Live and recent posts from across the Fediverse tagged #paredit, aggregated by home.social.

  1. Just like humans, AI agents really struggle to get the parentheses in #Clojure properly balanced. Only #Paredit is always right in this regard.

  2. Also from a "designer"-perspective, due to its simple tree structure editing #SXML with #paredit or #parinfer or #lispy or #treesitter any whatever structural editor you use is like playing with #legos

  3. i've only ever seen proper structural editing with lisps. in emacs you have things like paredit. and i get it, parsing lisp is trivial, text wrapped in pairs of parantheses are your parse nodes. but we have treesitter. we can do so much more.

    i could just write code and not care about syntax at all. i shouldn't ever have to fight it. and my editor should be a parse tree editor, not a text editor. text just isn't my interface most of the time. if i'm writing prose, maybe. but usually, i'm not.

    when i hit w in vim style binds often mean to go to the next sibling node. but i'm having to spam that and some amount of h or l to get to where i want to go. when writing code i don't think in words or characters. when i hit j i often mean to go to the next statement or expression.

    #lisp #paredit #emacs #vim #treesitter

  4. thoughts on #paredit upon first look: Nice. i especially like the bindings of C-M-p and C-M-n. don't like how it rebinds C-left and C-right because i actually use those sometimes to move around, but the new functionality they have is useful and i can just rebind that to M-left and M-right. might actually add this to my #emacs config. for now i will go to bed

  5. Hey people, what binding do you use for the paredit-backward-* commands since `C-M-<left>` and `C-M-<right>` are used by Gnome to switch workspaces?

  6. If manipulating syntax trees counts as a form of structural editing then all editors that support lisp are technically structural editors.

    /hj

    With paredit (or smartparens, etc) this becomes less of a half-joke -- the "tree" always remains valid!

    #lisp #paredit #structureeditor

  7. For a while now my `eval-expression` in Emacs was broken and I never bothered to investigate.. Hitting RET in the minibuffer didn't evaluate the expression and instead inserted a newline.

    Turns out paredit binds RET in it's keymap to `paredit-RET`.

    This fix worked for me:
    ```
    (define-key paredit-mode-map (kbd "RET") nil)
    ```

    Source: old.reddit.com/r/emacs/comment

    #emacs #paredit

  8. What other reason do you need to use #emacs ?

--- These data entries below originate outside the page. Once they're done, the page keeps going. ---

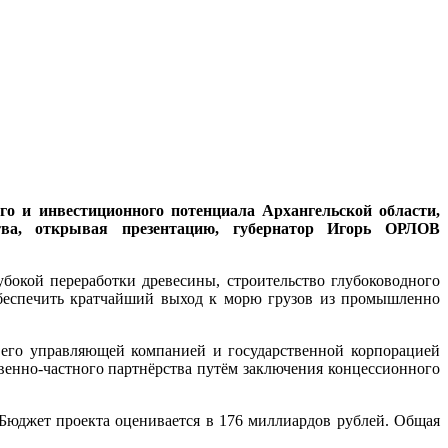
го и инвестиционного потенциала Архангельской области,
ства, открывая презентацию, губернатор Игорь ОРЛОВ
бокой переработки древесины, строительство глубоководного
обеспечить кратчайший выход к морю грузов из промышленно
 его управляющей компанией и государственной корпорацией
венно-частного партнёрства путём заключения концессионного
 Бюджет проекта оценивается в 176 миллиардов рублей. Общая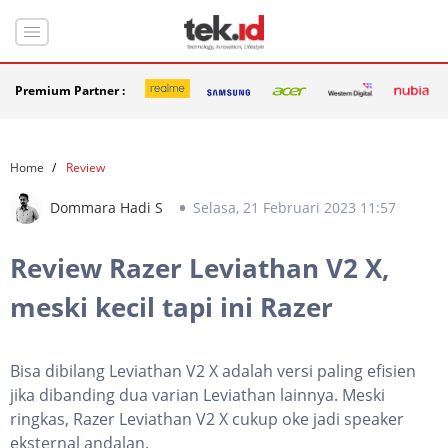
Premium Partner :
Home
Review
Dommara Hadi S
Selasa, 21 Februari 2023 11:57
Review Razer Leviathan V2 X,
meski kecil tapi ini Razer
Bisa dibilang Leviathan V2 X adalah versi paling efisien
jika dibanding dua varian Leviathan lainnya. Meski
ringkas, Razer Leviathan V2 X cukup oke jadi speaker
eksternal andalan.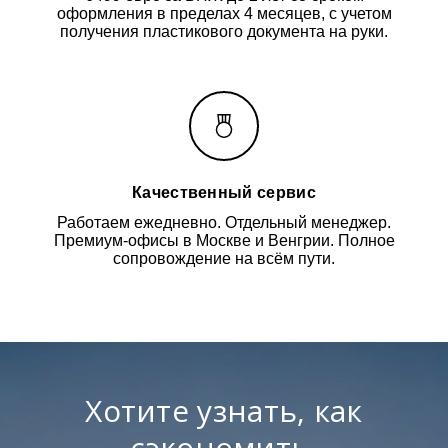
оформления в пределах 4 месяцев, с учетом
получения пластикового документа на руки.
Качественный сервис
Работаем ежедневно. Отдельный менеджер.
Премиум-офисы в Москве и Венгрии. Полное
сопровождение на всём пути.
Хотите узнать, как
сэкономить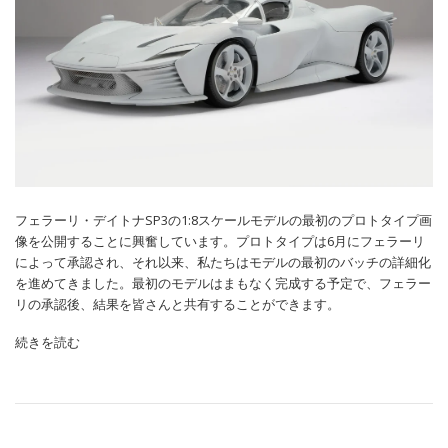
フェラーリ・デイトナSP3の1:8スケールモデルの最初のプロトタイプ画
像を公開することに興奮しています。プロトタイプは6月にフェラーリ
によって承認され、それ以来、私たちはモデルの最初のバッチの詳細化
を進めてきました。最初のモデルはまもなく完成する予定で、フェラー
リの承認後、結果を皆さんと共有することができます。
続きを読む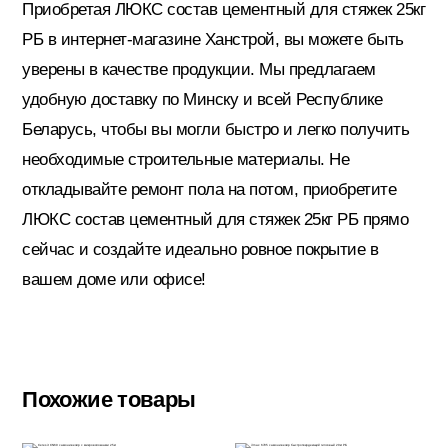
Приобретая ЛЮКС состав цементный для стяжек 25кг
РБ в интернет-магазине Ханстрой, вы можете быть
Электрика
уверены в качестве продукции. Мы предлагаем
удобную доставку по Минску и всей Республике
Беларусь, чтобы вы могли быстро и легко получить
необходимые строительные материалы. Не
откладывайте ремонт пола на потом, приобретите
ЛЮКС состав цементный для стяжек 25кг РБ прямо
сейчас и создайте идеально ровное покрытие в
вашем доме или офисе!
Похожие товары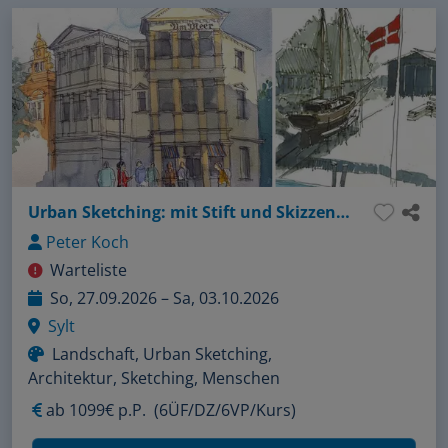
Urban Sketching: mit Stift und Skizzenbuch unterwegs
Peter Koch
Warteliste
So, 27.09.2026 – Sa, 03.10.2026
Sylt
Landschaft, Urban Sketching,
Architektur, Sketching, Menschen
ab
1099€ p.P.
(6ÜF/DZ/6VP/Kurs)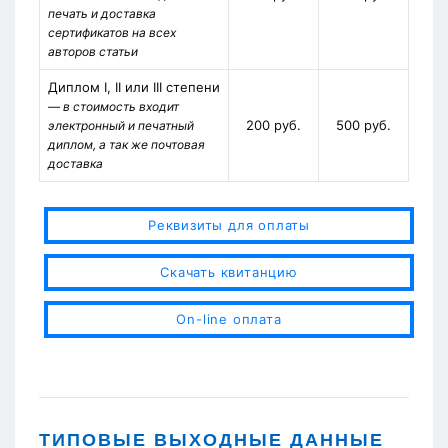
печать и доставка
сертификатов на всех
авторов статьи
Диплом I, II или III степени
— в стоимость входит
200 руб.
500 руб.
электронный и печатный
диплом, а так же почтовая
доставка
Реквизиты для оплаты
Скачать квитанцию
On-line оплата
ТИПОВЫЕ ВЫХОДНЫЕ ДАННЫЕ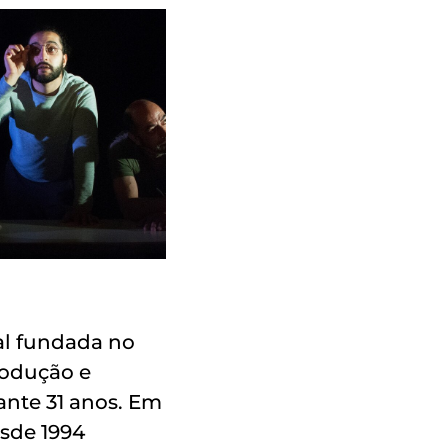
al fundada no
rodução e
ante 31 anos. Em
sde 1994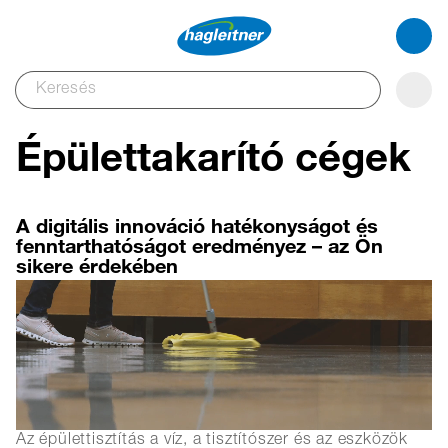
Épülettakarító cégek
A digitális innováció hatékonyságot és
fenntarthatóságot eredményez – az Ön
sikere érdekében
Az épülettisztítás a víz, a tisztítószer és az eszközök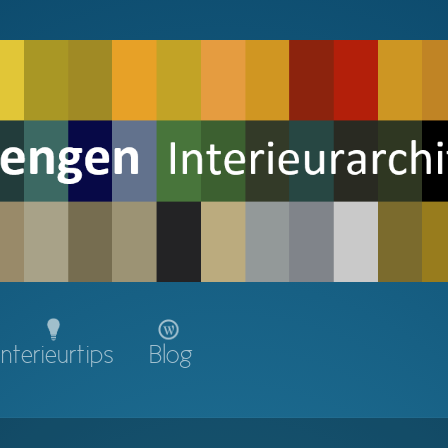
Interieurtips
Blog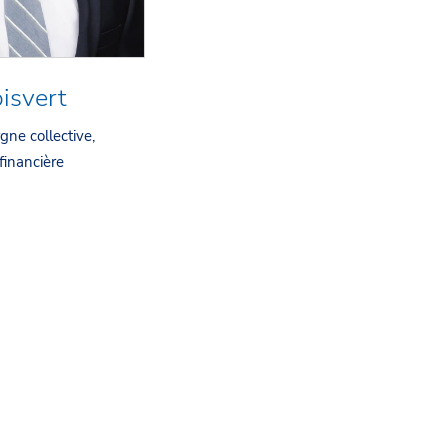
isvert
ne collective,
 financière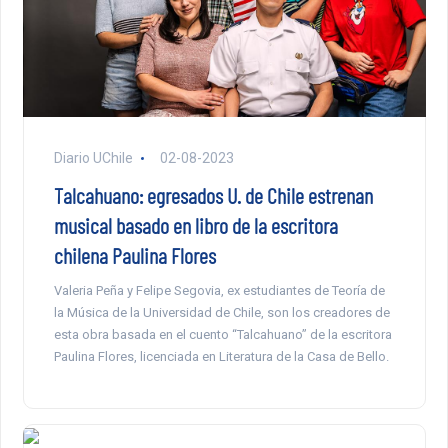
Diario UChile
02-08-2023
Talcahuano: egresados U. de Chile estrenan
musical basado en libro de la escritora
chilena Paulina Flores
Valeria Peña y Felipe Segovia, ex estudiantes de Teoría de
la Música de la Universidad de Chile, son los creadores de
esta obra basada en el cuento “Talcahuano” de la escritora
Paulina Flores, licenciada en Literatura de la Casa de Bello.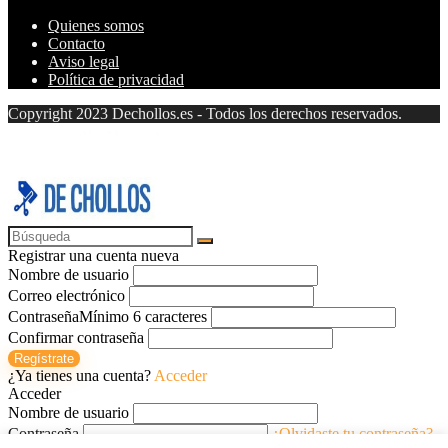
Quienes somos
Contacto
Aviso legal
Política de privacidad
Copyright 2023 Dechollos.es - Todos los derechos reservados.
Registrar una cuenta nueva
Nombre de usuario
Correo electrónico
Contraseña
Mínimo 6 caracteres
Confirmar contraseña
Regístrate
¿Ya tienes una cuenta?
Acceder
Acceder
Nombre de usuario
Contraseña
¿Olvidaste tu contraseña?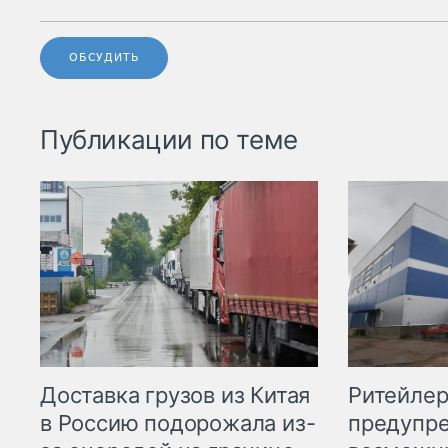
ОБСУДИТЬ
Публикации по теме
Ритейле
Доставка грузов из Китая
предупре
в Россию подорожала из-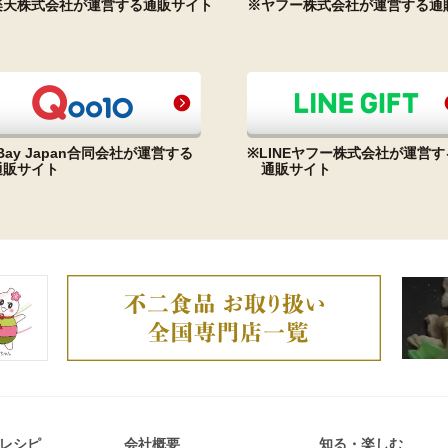
楽天株式会社が運営する通販サイト
※ヤフー株式会社が運営する通
Bay Japan合同会社が運営する
※LINEヤフー株式会社が運営す
通販サイト
通販サイト
レシピ
会社概要
知る・楽しむ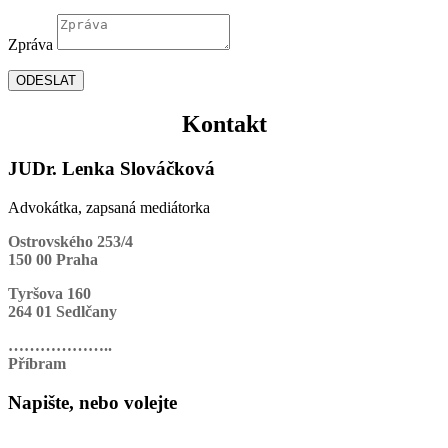
Zpráva
ODESLAT
Kontakt
JUDr. Lenka Slováčková
Advokátka, zapsaná mediátorka
Ostrovského 253/4
150 00 Praha
Tyršova 160
264 01 Sedlčany
………………..
Příbram
Napište, nebo volejte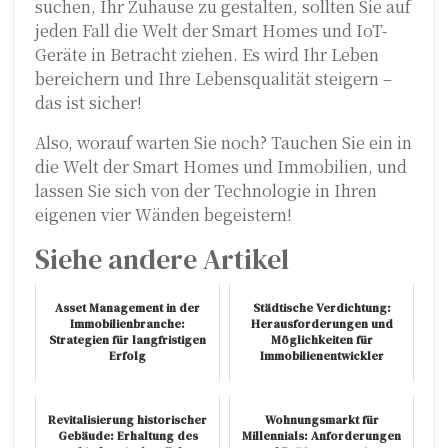
suchen, Ihr Zuhause zu gestalten, sollten Sie auf
jeden Fall die Welt der Smart Homes und IoT-
Geräte in Betracht ziehen. Es wird Ihr Leben
bereichern und Ihre Lebensqualität steigern –
das ist sicher!
Also, worauf warten Sie noch? Tauchen Sie ein in
die Welt der Smart Homes und Immobilien, und
lassen Sie sich von der Technologie in Ihren
eigenen vier Wänden begeistern!
Siehe andere Artikel
Asset Management in der
Städtische Verdichtung:
Immobilienbranche:
Herausforderungen und
Strategien für langfristigen
Möglichkeiten für
Erfolg
Immobilienentwickler
Revitalisierung historischer
Wohnungsmarkt für
Gebäude: Erhaltung des
Millennials: Anforderungen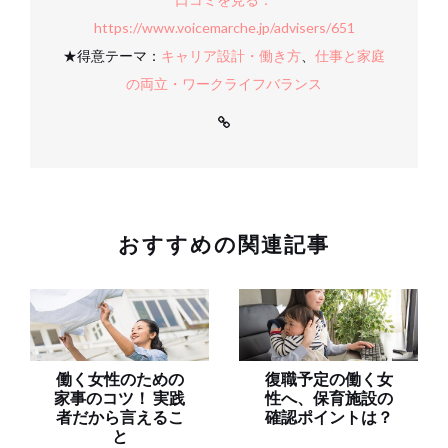
https://www.voicemarche.jp/advisers/651
★得意テーマ：
キャリア設計・働き方
、
仕事と家庭
の両立・ワークライフバランス
おすすめの関連記事
働く女性のための
復職予定の働く女
家事のコツ！ 実践
性へ、保育施設の
者だから言えるこ
確認ポイントは？
と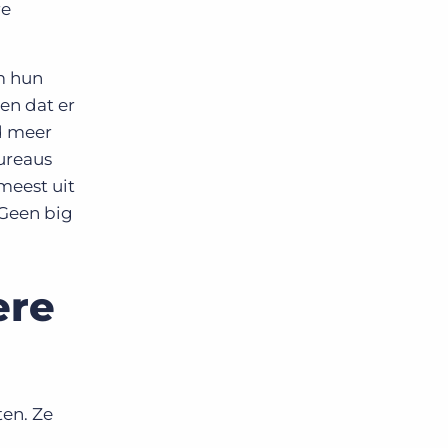
re
m hun
en dat er
jd meer
bureaus
meest uit
 Geen big
ere
en. Ze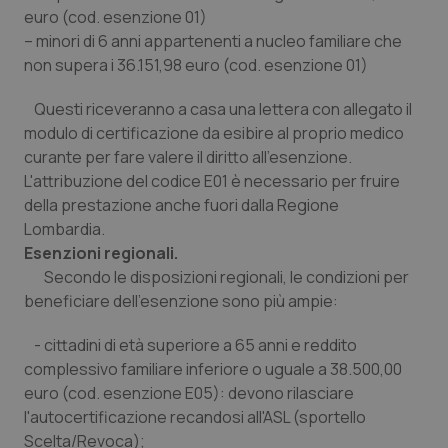
euro (cod. esenzione 01)
Piemonte
HIV
– minori di 6 anni appartenenti a nucleo familiare che
non supera i 36.151,98 euro (cod. esenzione 01)
Provincia Autonoma di Bolzano
Infezioni & Febbre
Questi riceveranno a casa una lettera con allegato il
modulo di certificazione da esibire al proprio medico
Provincia Autonoma di Trento
Ipertensione & Scompenso
curante per fare valere il diritto all'esenzione.
L'attribuzione del codice E01 è necessario per fruire
Puglia
Malattie rare
della prestazione anche fuori dalla Regione
Lombardia.
Sardegna
Malattia di Crohn & Rettocolite Ulcerosa
Esenzioni regionali.
Secondo le disposizioni regionali, le condizioni per
Sicilia
Neuroscienze & patologie neurodegenerative
beneficiare dell'esenzione sono più ampie:
- cittadini di età superiore a 65 anni e reddito
Toscana
Obesità
complessivo familiare inferiore o uguale a 38.500,00
euro (cod. esenzione E05): devono rilasciare
Umbria
Oftalmologia
l'autocertificazione recandosi all'ASL (sportello
Scelta/Revoca);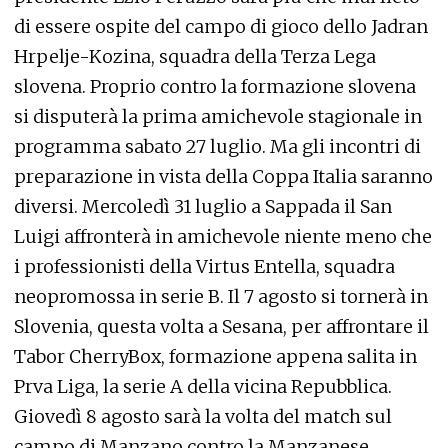
di essere ospite del campo di gioco dello Jadran
Hrpelje-Kozina, squadra della Terza Lega
slovena. Proprio contro la formazione slovena
si disputerà la prima amichevole stagionale in
programma sabato 27 luglio. Ma gli incontri di
preparazione in vista della Coppa Italia saranno
diversi. Mercoledì 31 luglio a Sappada il San
Luigi affronterà in amichevole niente meno che
i professionisti della Virtus Entella, squadra
neopromossa in serie B. Il 7 agosto si tornerà in
Slovenia, questa volta a Sesana, per affrontare il
Tabor CherryBox, formazione appena salita in
Prva Liga, la serie A della vicina Repubblica.
Giovedì 8 agosto sarà la volta del match sul
campo di Manzano contro la Manzanese,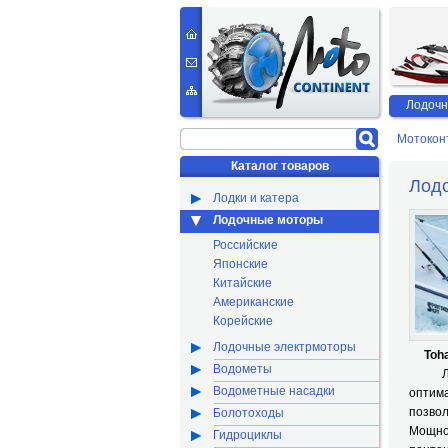
Лодочн
Мотокон
Каталог товаров
Лодо
Лодки и катера
Лодочные моторы
Российские
Японские
Китайские
Американские
Корейские
Лодочные электрмоторы
Toh
Водометы
Лод
Водометные насадки
оптим
позво
Болотоходы
Мощно
Гидроциклы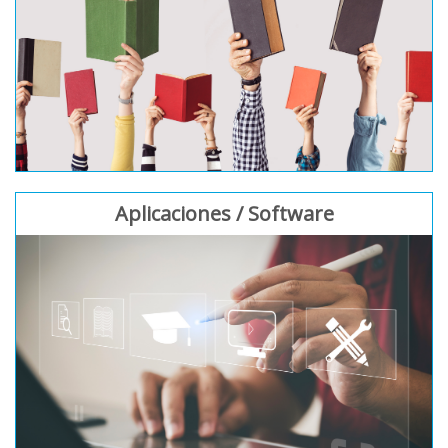
Aplicaciones / Software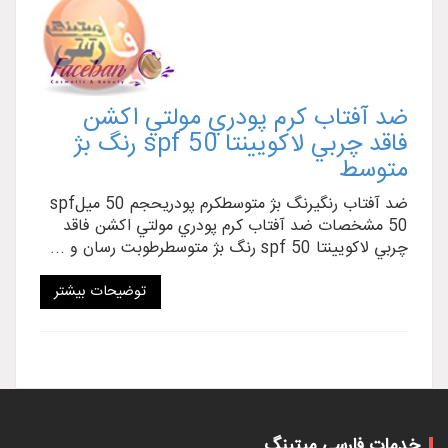
ضد آفتاب کرم پودري مولتي اکشن
فاقد چربي لاکويينتا spf 50 رنگ بژ
متوسط
ضد آفتاب رنگيرنگ بژ متوسطکرم پودريحجم 50 ميلspf
50 مشخصات ضد آفتاب کرم پودري مولتي اکشن فاقد
چربي لاکويينتا spf 50 رنگ بژ متوسطرطوبت رسان و ...
توضیحات بیشتر
خدمات فارسی میتینگ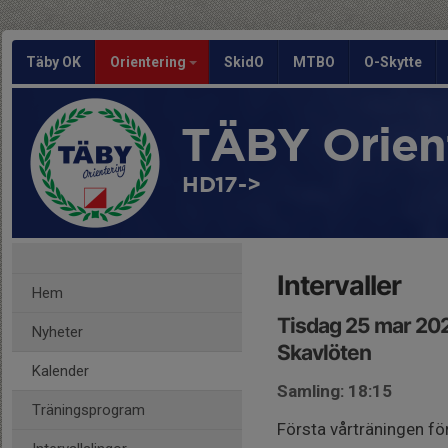
Täby OK
Orientering
SkidO
MTBO
O-Skytte
TÄBY Orien
HD17->
Intervaller
Hem
Tisdag 25 mar 202
Nyheter
Skavlöten
Kalender
Samling: 18:15
Träningsprogram
Första vårträningen f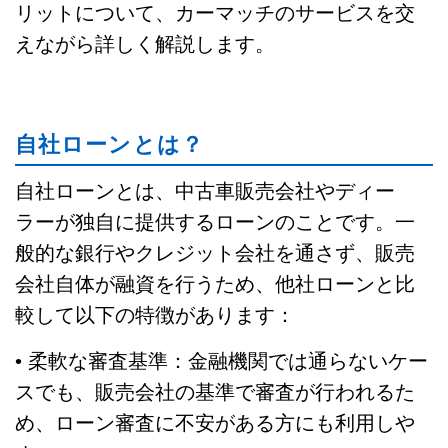
リットについて、カーマッチのサービスを交
えながら詳しく解説します。
自社ローンとは？
自社ローンとは、中古車販売会社やディー
ラーが独自に提供するローンのことです。一
般的な銀行やクレジット会社を通さず、販売
会社自体が融資を行うため、他社ローンと比
較して以下の特徴があります：
• 柔軟な審査基準：金融機関では通らないケー
スでも、販売会社の基準で審査が行われるた
め、ローン審査に不安がある方にも利用しや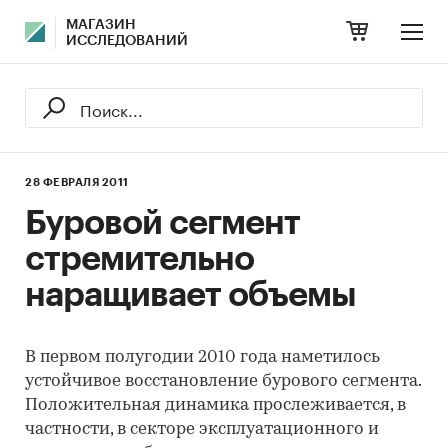
МАГАЗИН
ИССЛЕДОВАНИЙ
28 ФЕВРАЛЯ 2011
Буровой сегмент
стремительно
наращивает объемы
В первом полугодии 2010 года наметилось
устойчивое восстановление бурового сегмента.
Положительная динамика прослеживается, в
частности, в секторе эксплуатационного и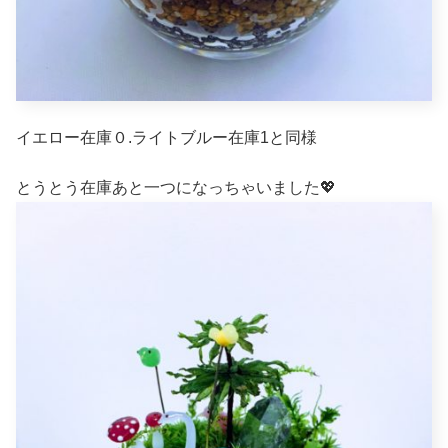
イエロー在庫０.ライトブルー在庫1と同様
とうとう在庫あと一つになっちゃいました💖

    #paredit could be the just enough reason. It is too powerful.

    Don't edit text, that is too 21 century. Edit Abstract Syntax Trees 😘

    youtube.com/watch?v=D6h5dFyyUX

  9. How do you make paredit work when editing elisp in Org mode's code blocks?

    It's like I don't have paredit at all in code blocks. Structural editing doesn't work at all. I'm back to editing characters 🙁

    #emacs #orgmode #paredit #scheme #elisp #lisp

  10. Spending a lot of time in Scheme. I think I'm finally at the point where retraining my fingers to use paredit makes sense. My first attempts spiraled into swearing sessions since it doesn't let you unbalance parens. I get why it does this but it was a bit much while trying to get used to sexps.

    #programming #emacs #lisp #scheme #guile #paredit

  11. Replaced #paredit with #puni plus built-in electric-pair mode in my #emacs configuration.

    Much simpler, same features (at least the one that I use) and less "exceptions" for paredit.

    github.com/AmaiKinono/puni

  12. @bjc yeah, I disabled #paredit and the problem's gone. Thanks again for the hint 🙂

    I see that there have been recent updates to paredit upstream. They even have a new website: paredit.org/

    And there's a version 27 beta. I think I'll check if I can reproduce the problem in that version when I get some time.